─── Material provided

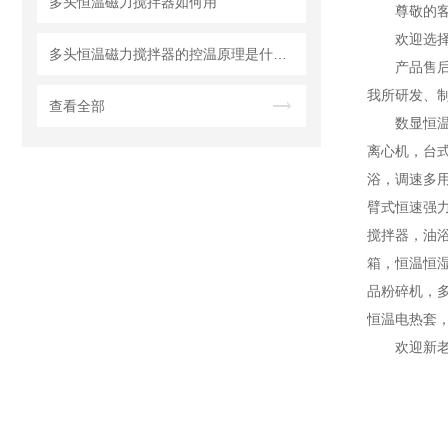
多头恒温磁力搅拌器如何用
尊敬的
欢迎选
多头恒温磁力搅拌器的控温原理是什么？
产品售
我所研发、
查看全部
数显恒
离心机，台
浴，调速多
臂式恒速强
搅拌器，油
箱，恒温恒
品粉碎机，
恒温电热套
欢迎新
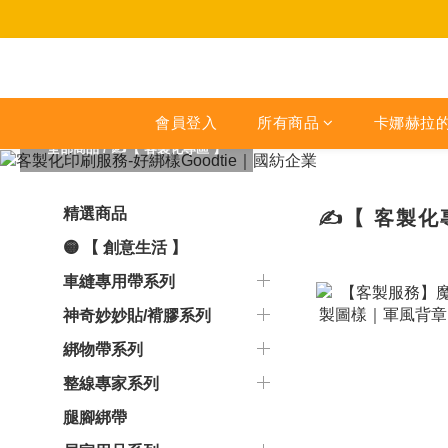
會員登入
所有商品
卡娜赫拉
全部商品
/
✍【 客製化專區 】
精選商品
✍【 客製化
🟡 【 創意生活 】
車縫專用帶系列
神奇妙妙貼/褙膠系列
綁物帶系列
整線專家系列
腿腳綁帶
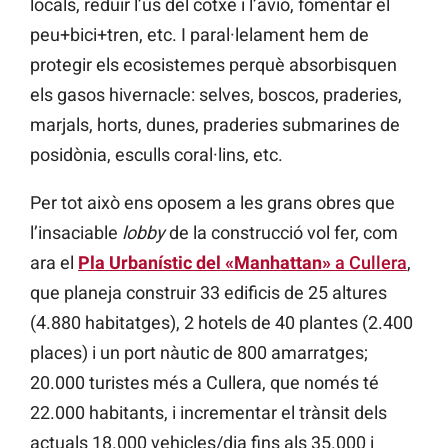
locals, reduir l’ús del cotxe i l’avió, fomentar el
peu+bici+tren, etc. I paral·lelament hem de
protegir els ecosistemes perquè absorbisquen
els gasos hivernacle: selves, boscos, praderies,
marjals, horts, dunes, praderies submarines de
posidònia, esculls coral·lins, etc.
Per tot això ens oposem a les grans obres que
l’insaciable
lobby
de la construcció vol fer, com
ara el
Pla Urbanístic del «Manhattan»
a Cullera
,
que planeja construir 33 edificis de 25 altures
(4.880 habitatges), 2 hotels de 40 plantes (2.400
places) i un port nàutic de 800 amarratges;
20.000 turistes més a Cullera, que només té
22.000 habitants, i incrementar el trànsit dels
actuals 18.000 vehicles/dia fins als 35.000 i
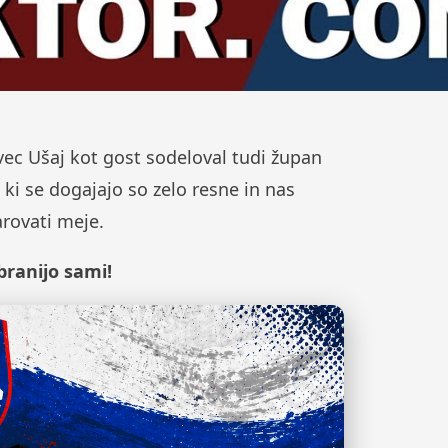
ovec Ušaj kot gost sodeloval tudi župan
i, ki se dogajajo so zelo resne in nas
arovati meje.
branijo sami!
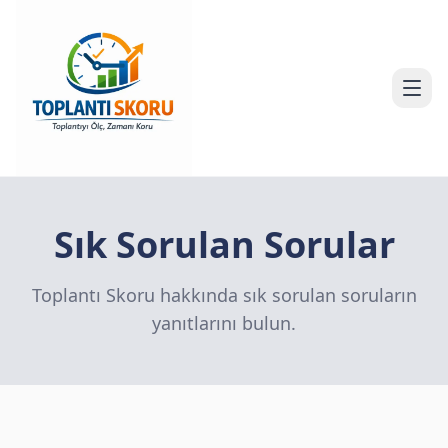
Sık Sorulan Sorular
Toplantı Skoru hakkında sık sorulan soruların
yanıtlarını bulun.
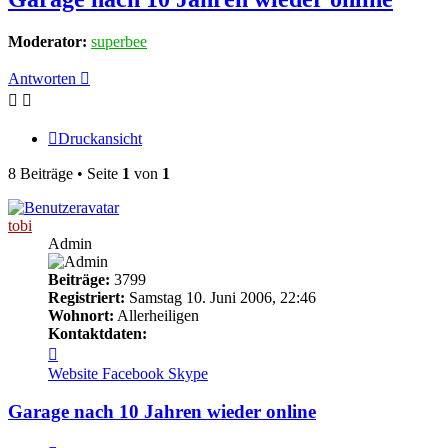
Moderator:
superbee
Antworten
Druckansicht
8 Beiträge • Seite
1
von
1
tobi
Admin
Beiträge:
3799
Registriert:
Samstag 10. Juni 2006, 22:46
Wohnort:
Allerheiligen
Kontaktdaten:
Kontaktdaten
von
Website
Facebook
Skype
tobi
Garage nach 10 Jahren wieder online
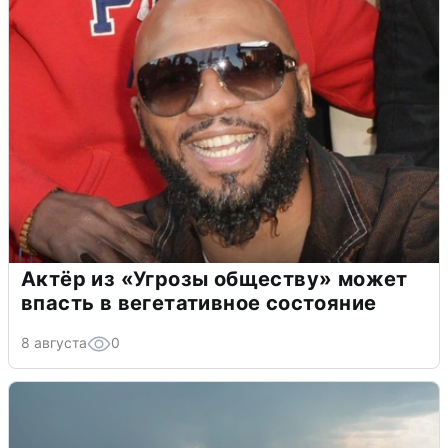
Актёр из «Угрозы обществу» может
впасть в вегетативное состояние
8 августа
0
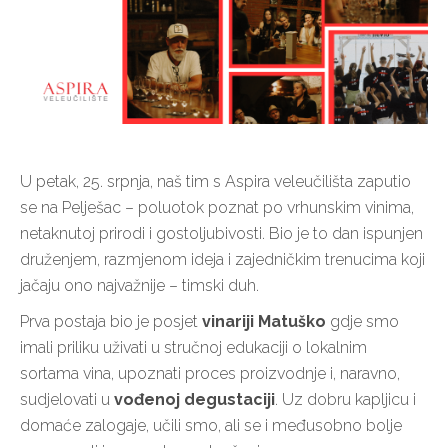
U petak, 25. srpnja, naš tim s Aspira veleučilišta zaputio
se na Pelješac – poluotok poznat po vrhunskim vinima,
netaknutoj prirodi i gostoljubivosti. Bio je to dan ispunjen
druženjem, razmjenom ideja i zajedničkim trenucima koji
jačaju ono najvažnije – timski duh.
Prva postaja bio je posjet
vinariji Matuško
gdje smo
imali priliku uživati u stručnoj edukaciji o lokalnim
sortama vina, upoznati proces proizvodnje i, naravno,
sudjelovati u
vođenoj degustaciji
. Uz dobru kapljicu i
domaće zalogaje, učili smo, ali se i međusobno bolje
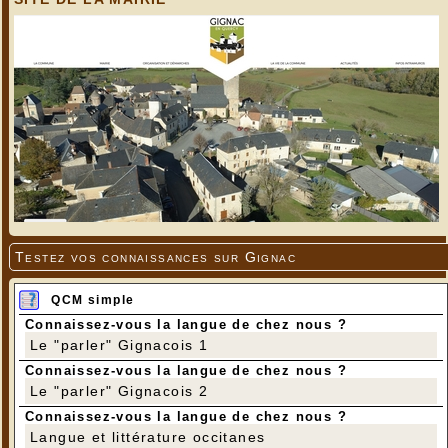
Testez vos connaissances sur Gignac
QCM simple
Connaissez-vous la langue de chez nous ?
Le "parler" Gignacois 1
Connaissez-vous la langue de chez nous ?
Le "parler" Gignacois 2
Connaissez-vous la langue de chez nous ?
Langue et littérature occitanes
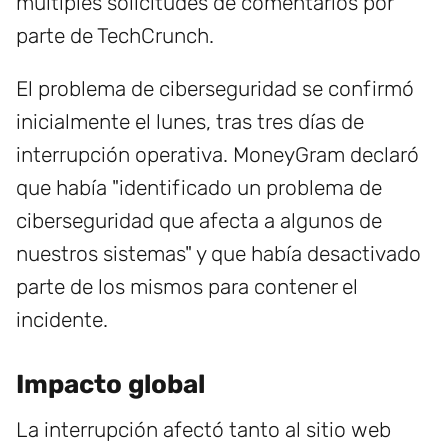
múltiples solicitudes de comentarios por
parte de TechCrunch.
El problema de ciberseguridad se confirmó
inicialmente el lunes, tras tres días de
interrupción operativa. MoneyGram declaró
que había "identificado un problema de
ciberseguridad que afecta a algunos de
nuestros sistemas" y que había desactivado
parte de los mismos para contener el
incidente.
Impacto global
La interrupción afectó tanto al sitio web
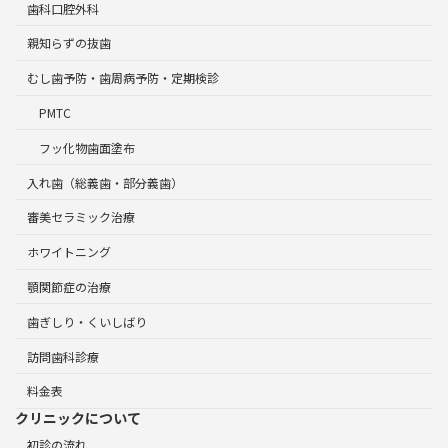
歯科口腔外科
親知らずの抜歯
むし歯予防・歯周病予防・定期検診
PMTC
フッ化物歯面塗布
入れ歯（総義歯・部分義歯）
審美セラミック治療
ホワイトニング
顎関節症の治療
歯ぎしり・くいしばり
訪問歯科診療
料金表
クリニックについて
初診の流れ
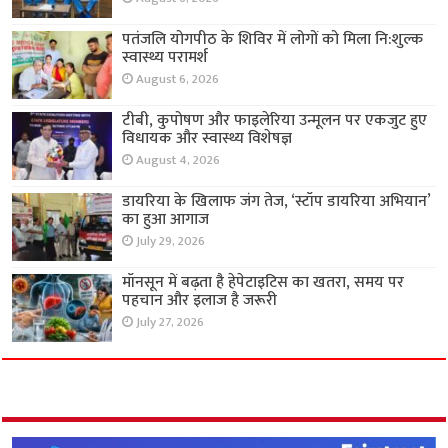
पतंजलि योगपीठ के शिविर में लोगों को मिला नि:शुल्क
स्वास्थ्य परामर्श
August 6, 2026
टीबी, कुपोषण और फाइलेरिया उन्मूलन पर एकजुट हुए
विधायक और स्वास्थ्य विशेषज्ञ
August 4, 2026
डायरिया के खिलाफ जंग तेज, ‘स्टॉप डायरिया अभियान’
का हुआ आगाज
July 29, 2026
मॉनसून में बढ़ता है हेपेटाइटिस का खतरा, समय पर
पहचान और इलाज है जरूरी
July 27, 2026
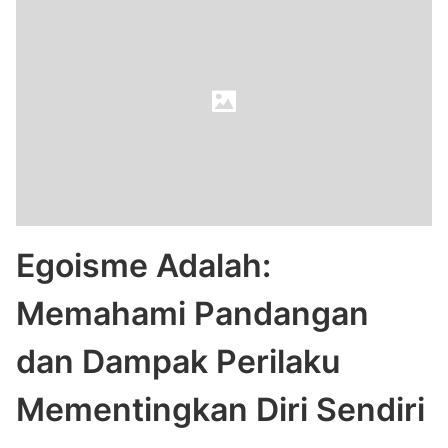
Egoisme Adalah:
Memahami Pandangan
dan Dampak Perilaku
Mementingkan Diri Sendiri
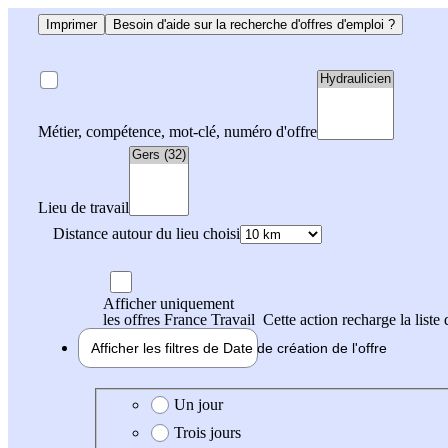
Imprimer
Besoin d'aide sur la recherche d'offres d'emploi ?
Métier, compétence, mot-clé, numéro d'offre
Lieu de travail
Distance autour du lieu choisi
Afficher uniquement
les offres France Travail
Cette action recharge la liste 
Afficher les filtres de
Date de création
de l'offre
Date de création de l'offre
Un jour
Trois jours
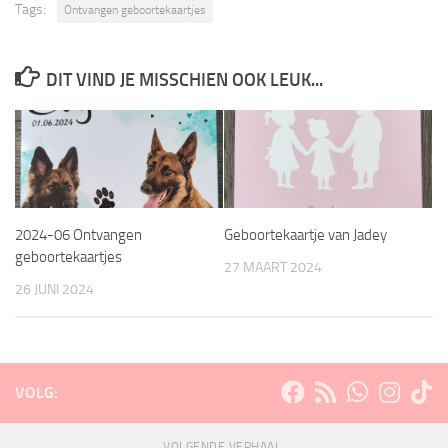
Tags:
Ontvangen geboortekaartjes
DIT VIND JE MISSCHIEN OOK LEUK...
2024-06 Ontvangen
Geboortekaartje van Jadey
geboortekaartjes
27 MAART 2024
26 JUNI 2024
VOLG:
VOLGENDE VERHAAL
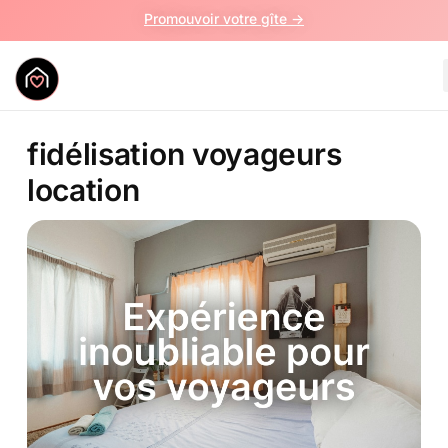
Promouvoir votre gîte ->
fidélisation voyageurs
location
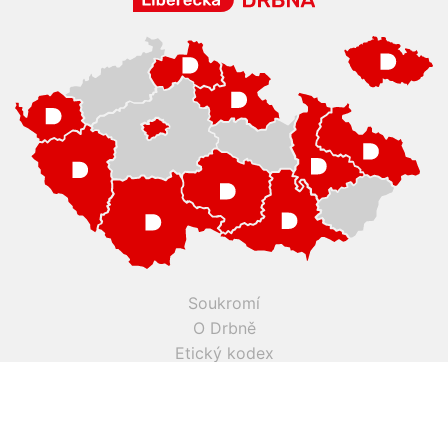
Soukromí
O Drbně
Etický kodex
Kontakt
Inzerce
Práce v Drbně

──────

Goal of the exercise >> With the images left out, set down each record exactly as it appears.

Response area >>
多头恒温磁力搅拌器如何用
尊敬的
欢迎选
多头恒温磁力搅拌器的控温原理是什么？
产品售
我所研发、
查看全部
数显恒
离心机，台
浴，调速多
臂式恒速强
搅拌器，油
箱，恒温恒
品粉碎机，
恒温电热套
欢迎新
會員登入
所有商品
卡娜赫拉
全部商品
/
✍【 客製化專區 】
精選商品
✍【 客製化
🟡 【 創意生活 】
車縫專用帶系列
神奇妙妙貼/褙膠系列
綁物帶系列
整線專家系列
腿腳綁帶
locals, reduir l’ús del cotxe i l’avió, fomentar el
peu+bici+tren, etc. I paral·lelament hem de
protegir els ecosistemes perquè absorbisquen
els gasos hivernacle: selves, boscos, praderies,
marjals, horts, dunes, praderies submarines de
posidònia, esculls coral·lins, etc.
Per tot això ens oposem a les grans obres que
l’insaciable
lobby
de la construcció vol fer, com
ara el
Pla Urbanístic del «Manhattan»
a Cullera
,
que planeja construir 33 edificis de 25 altures
(4.880 habitatges), 2 hotels de 40 plantes (2.400
places) i un port nàutic de 800 amarratges;
20.000 turistes més a Cullera, que només té
22.000 habitants, i incrementar el trànsit dels
actuals 18.000 vehicles/dia fins als 35.000 i
ovec Ušaj kot gost sodeloval tudi župan
i, ki se dogajajo so zelo resne in nas
arovati meje.
branijo sami!
Sık Sorulan Sorular
Toplantı Skoru hakkında sık sorulan soruların
yanıtlarını bulun.
Moderator:
superbee
Antworten
Druckansicht
8 Beiträge • Seite
1
von
1
tobi
Admin
Beiträge:
3799
Registriert:
Samstag 10. Juni 2006, 22:46
Wohnort:
Allerheiligen
Kontaktdaten:
Kontaktdaten
von
Website
Facebook
Skype
tobi
Garage nach 10 Jahren wieder online
Актёр из «Угрозы обществу» может
впасть в вегетативное состояние
8 августа
0
U petak, 25. srpnja, naš tim s Aspira veleučilišta zaputio
se na Pelješac – poluotok poznat po vrhunskim vinima,
netaknutoj prirodi i gostoljubivosti. Bio je to dan ispunjen
druženjem, razmjenom ideja i zajedničkim trenucima koji
jačaju ono najvažnije – timski duh.
Prva postaja bio je posjet
vinariji Matuško
gdje smo
imali priliku uživati u stručnoj edukaciji o lokalnim
sortama vina, upoznati proces proizvodnje i, naravno,
sudjelovati u
vođenoj degustaciji
. Uz dobru kapljicu i
domaće zalogaje, učili smo, ali se i međusobno bolje
Testez vos connaissances sur Gignac
QCM simple
Connaissez-vous la langue de chez nous ?
Le "parler" Gignacois 1
Connaissez-vous la langue de chez nous ?
Le "parler" Gignacois 2
Connaissez-vous la langue de chez nous ?
Langue et littérature occitanes
múltiples solicitudes de comentarios por
parte de TechCrunch.
El problema de ciberseguridad se confirmó
inicialmente el lunes, tras tres días de
interrupción operativa. MoneyGram declaró
que había "identificado un problema de
ciberseguridad que afecta a algunos de
nuestros sistemas" y que había desactivado
parte de los mismos para contener el
incidente.
Impacto global
La interrupción afectó tanto al sitio web
歯科口腔外科
親知らずの抜歯
むし歯予防・歯周病予防・定期検診
PMTC
フッ化物歯面塗布
入れ歯（総義歯・部分義歯）
審美セラミック治療
ホワイトニング
顎関節症の治療
歯ぎしり・くいしばり
訪問歯科診療
料金表
クリニックについて
初診の流れ
पतंजलि योगपीठ के शिविर में लोगों को मिला नि:शुल्क
स्वास्थ्य परामर्श
August 6, 2026
टीबी, कुपोषण और फाइलेरिया उन्मूलन पर एकजुट हुए
विधायक और स्वास्थ्य विशेषज्ञ
August 4, 2026
डायरिया के खिलाफ जंग तेज, ‘स्टॉप डायरिया अभियान’
का हुआ आगाज
July 29, 2026
मॉनसून में बढ़ता है हेपेटाइटिस का खतरा, समय पर
पहचान और इलाज है जरूरी
July 27, 2026
Egoisme Adalah:
Memahami Pandangan
dan Dampak Perilaku
Mementingkan Diri Sendiri
Imprimer
Besoin d'aide sur la recherche d'offres d'emploi ?
Métier, compétence, mot-clé, numéro d'offre
Lieu de travail
Distance autour du lieu choisi
Afficher uniquement
les offres France Travail
Cette action recharge la liste 
Afficher les filtres de
Date de création
de l'offre
Date de création de l'offre
Un jour
Trois jours
Tags:
Ontvangen geboortekaartjes
DIT VIND JE MISSCHIEN OOK LEUK...
2024-06 Ontvangen
Geboortekaartje van Jadey
geboortekaartjes
27 MAART 2024
26 JUNI 2024
VOLG:
VOLGENDE VERHAAL
Promouvoir votre gîte ->
fidélisation voyageurs
location
Soukromí
O Drbně
Etický kodex
Kontakt
Inzerce
Práce v Drbně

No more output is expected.